Larry Springer is a former board member of the Seattle – King County Economic Development Council, former member of Eastside Transportation Partnership, and former Chair of the Suburban Cities Management Board. Larry also served as the SCA representative to the Puget Sound Regional Council Executive Board and King County Regional Policy Committee.
Also during Larry’s time on the Kirkland City Council he was a key player in bringing the Little League World Series to Kirkland. As Mayor he secured Kirkland a “Coming Home” sculpture commissioned by the United States Navy League which commemorates the sacrifices made by families of the men and women serving in America’s sea services.
Everyone deserves to feel safe and, actually be safe, in their communities. It is time the Legislature enacts reasonable gun safety laws. It is not rocket science to come up with thoughtful, common sense laws that help protect both our community safety and the right for law abiding citizens to own a firearm. It is simply unconscionable that our children now experience real fear about going to school.
There is a message in these two pictures…Persistence Matters!
I started working on replacing the 520 bridge in 1995 as part of the first Regional Design Committee. After I went to the Legislature I worked for several years on the team negotiating final legislation and funding that actually got the job done. It should not take that long but the lessen learned here is never give up.

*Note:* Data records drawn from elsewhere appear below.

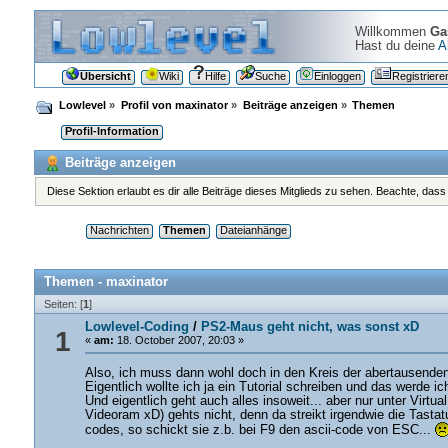
Willkommen
Ga
Hast du deine
A
Übersicht
Wiki
Hilfe
Suche
Einloggen
Registriere
Lowlevel
»
Profil von maxinator
»
Beiträge anzeigen
»
Themen
Profil-Information
Beiträge anzeigen
Diese Sektion erlaubt es dir alle Beiträge dieses Mitglieds zu sehen. Beachte, das
Nachrichten
Themen
Dateianhänge
Themen - maxinator
Seiten: [
1
]
Lowlevel-Coding
/
PS2-Maus geht nicht, was sonst xD
1
«
am:
18. October 2007, 20:03 »
Also, ich muss dann wohl doch in den Kreis der abertausenden
Eigentlich wollte ich ja ein Tutorial schreiben und das werde
Und eigentlich geht auch alles insoweit... aber nur unter Vi
Videoram xD) gehts nicht, denn da streikt irgendwie die Tasta
codes, so schickt sie z.b. bei F9 den ascii-code von ESC...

Now we have to keep the pressure on to complete the corridor from Montlake to I-5…Persistence Matters!
As a small business owner, I know what it’s like to watch the bottom line. I’ll work with employers large and small to protect existing jobs and bring new jobs to our region in growing areas like alternative energy, biotechnology, biofuels and emerging industries.
From Lake Washington to the Cascade foothills, our quality of life is defined by our region’s natural beauty. I understand that preserving our quality of life requires a thoughtful balance between respecting individual property rights and the need to assure healthy neighborhoods, open space, and clean air and water. I’ll work with local government—and landowners—to assure that we protect it both rights and the environment.
I’m fighting to make sure everyone has access to affordable health care. I voted to cover all kids by 2010 and I’m working to help businesses provide coverage to employees. I’ve already helped make prescriptions more affordable for seniors.
Children are our most precious resource. As a former teacher, I’ve supported pay raises for teachers and funding to lower class sizes. I’ll make sure we invest in our schools and teachers—not school bureaucracy—and assure that every student that wants to attend college in Washington has access to the school of their choice.